Por último, el inspector levantó la cabeza, miró alrededor los rostros de los allí
presentes con el mosaico de vestimentas, entre las nuevas y lustrosas de los
visitantes y las toscas, viejas y descoloridas de los niños y el maestro, y
preguntó a éste:
──¿Y usted cree qué tiene algo de veracidad esta historia o leyenda?
──No le parece a usted ¿qué pueden faltar muchos más hechos realizados por
el maestro y aquellos niños y campesinos, incluso que corroboran y hacen aún
más veraz la leyenda? ──preguntó el viejo Inspector.
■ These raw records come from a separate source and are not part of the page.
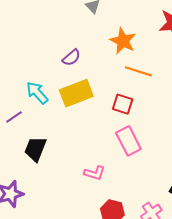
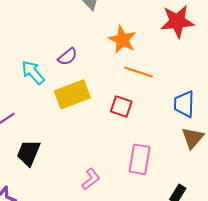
cyan arrow: (37, 93) -> (33, 72), moved
pink rectangle: (128, 141) -> (140, 159), moved, turned 36
pink L-shape: (95, 173) -> (91, 179), turned -55

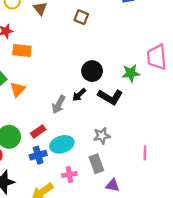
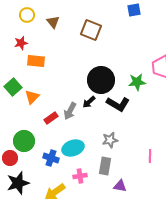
brown square: (81, 17) -> (91, 30), size x1.5
black circle: (92, 71) -> (101, 80), size x1.4
red rectangle: (38, 131) -> (51, 118), moved
blue cross: (38, 155) -> (51, 158), turned 35
gray rectangle: (96, 164) -> (105, 166), turned 30

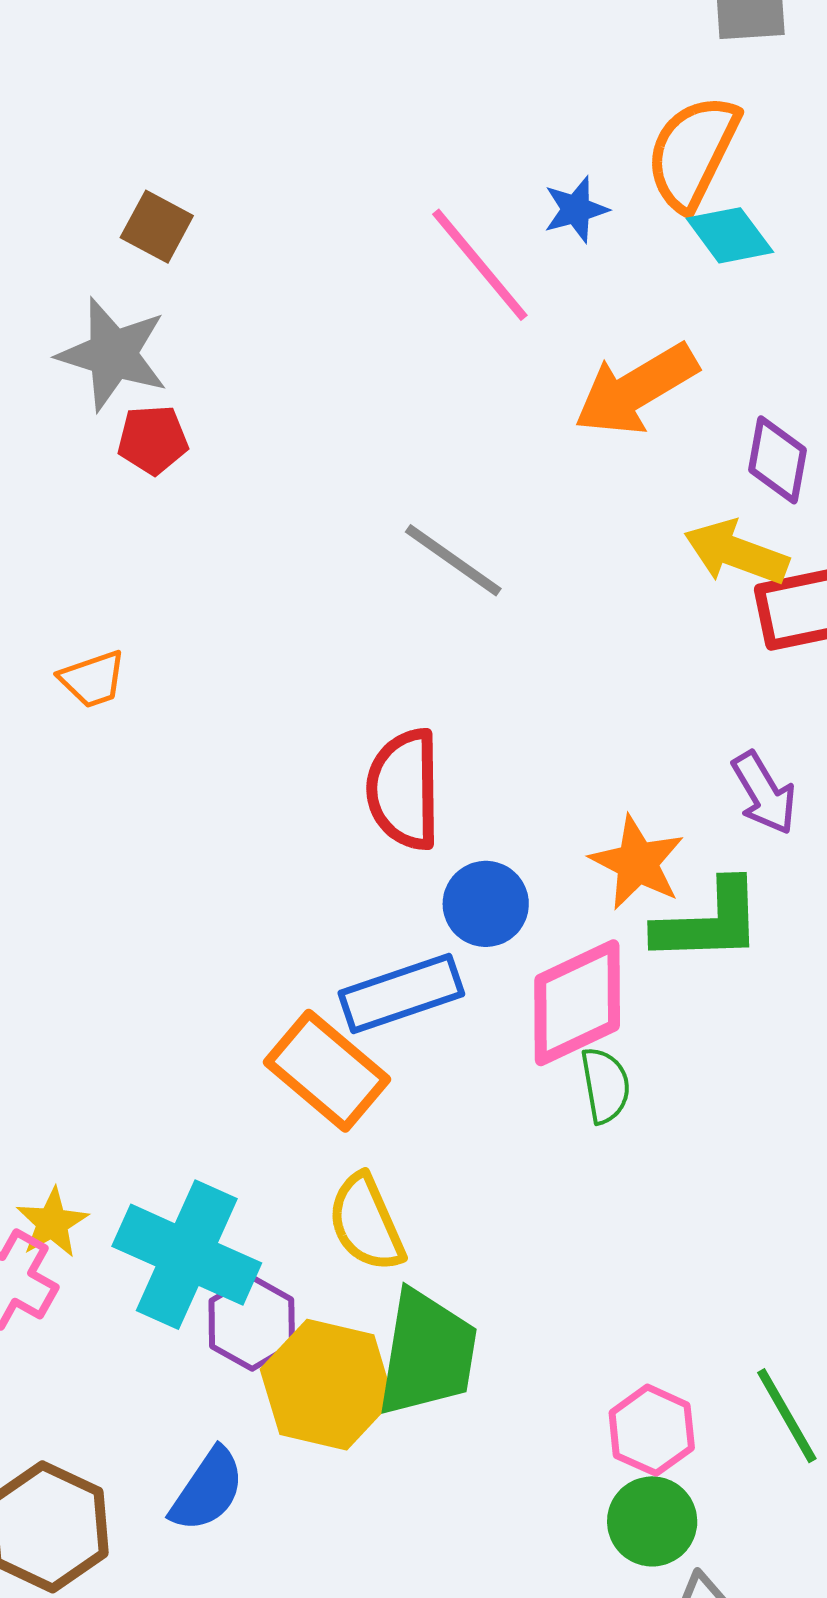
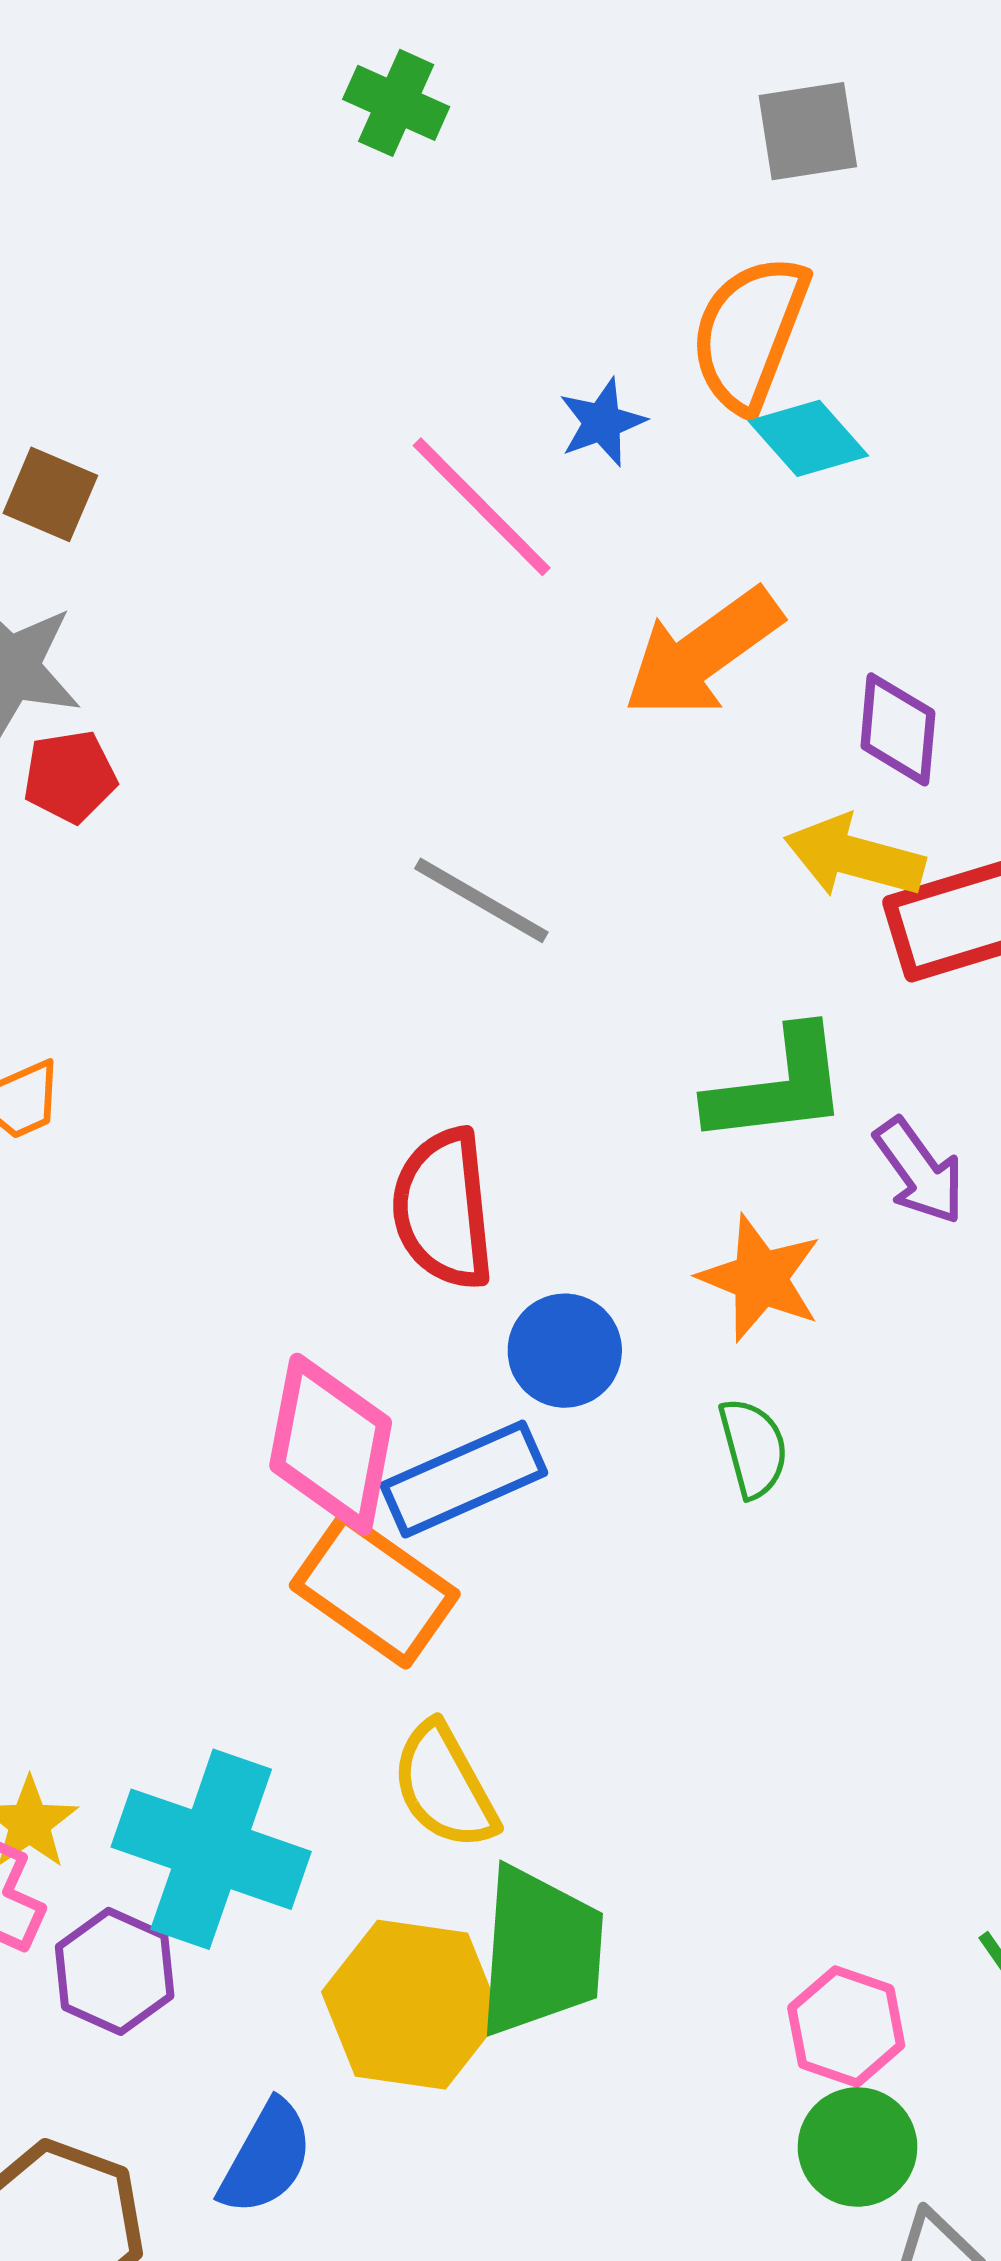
green L-shape: (709, 922) -> (778, 1087), moved
pink diamond: (577, 1003) -> (331, 1444), moved, turned -49
green semicircle: (605, 1085) -> (753, 1448), moved
purple hexagon: (252, 1323) -> (115, 1971), moved

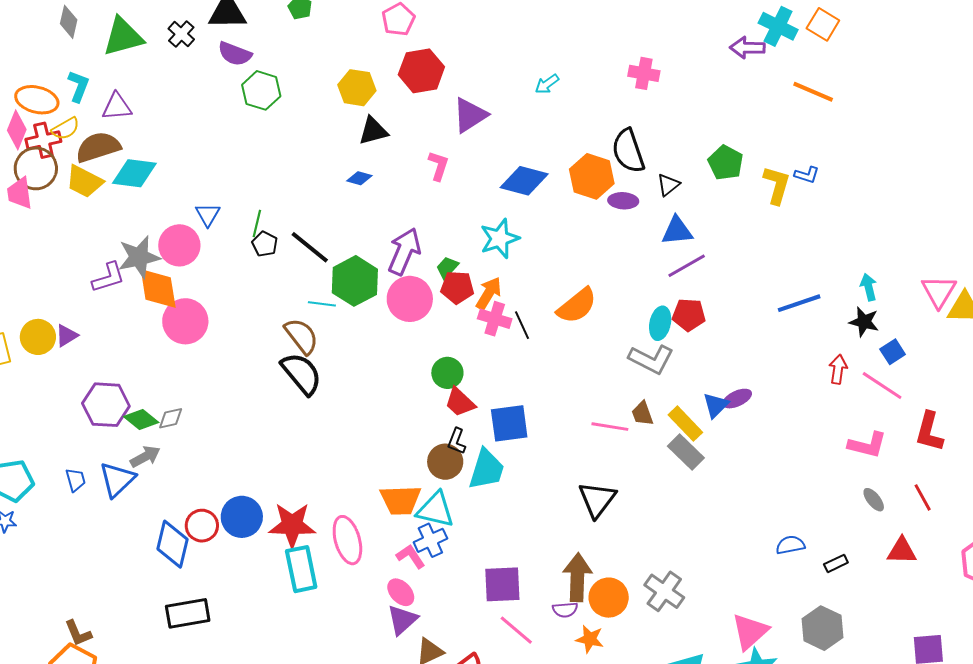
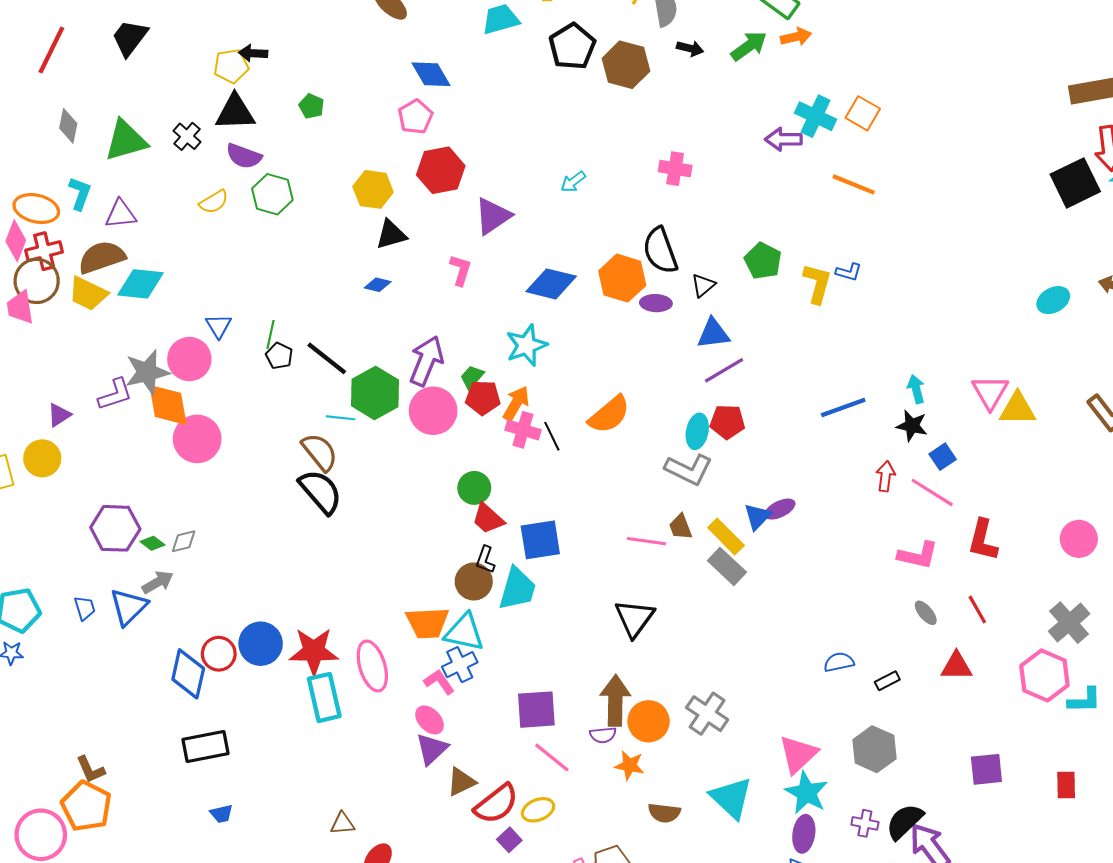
yellow semicircle: (66, 129) -> (214, 202), moved
purple triangle: (67, 335) -> (59, 415), moved
green diamond: (141, 419) -> (153, 543), size x0.7

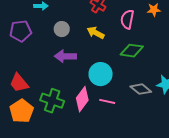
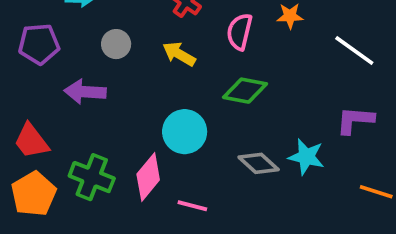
purple arrow: (65, 56) -> (85, 92), moved
pink line: (107, 101) -> (192, 206), moved

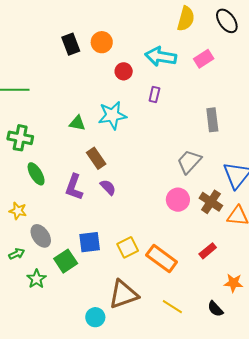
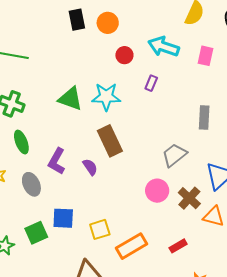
pink rectangle: (204, 59) -> (206, 56), turned -54
green triangle: (77, 123) -> (70, 99), size x1.5
brown rectangle: (96, 158) -> (110, 141), moved, size x1.4
gray ellipse: (41, 236) -> (31, 184), moved
orange rectangle: (162, 259) -> (131, 246), turned -76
──Y si yo les dijera que sí, que sólo lo que usted nos ha contado es una
pequeña parte de lo que hizo este maestro y de lo que ocurrió en aquellos
tiempos. ─Intervino de nuevo el Inspector.
Aquello fue la gota que colmó el vaso y el Director de la Junta Municipal, esta
vez envalentonado y pensando que tendría la aprobación de los presentes por
la indecisión del maestro y la falta de testigos vivientes, salió cómo serpiente
de su cubil y expresó con voz alta y engolada:
──Me parece imposible, era un simple ser humano sin recursos y fue muy
poco el tiempo. Pero con el debido respeto ¿qué pruebas tiene usted para
afirmar eso? ── enfatizando la pregunta y mirando fijamente al viejo
inspector que de inmediato le devolvió la mirada, se puso en pie, caminó hacia
el centro del local, paseó la mirada sobre todos hasta depositarla finalmente
sobre el Director y dijo lacónicamente:
──Tengo una sola prueba que mostrar, pero más que suficiente, verás,
aplastante e incuestionable, porque yo soy al que llamaban el “Buenmaestro”.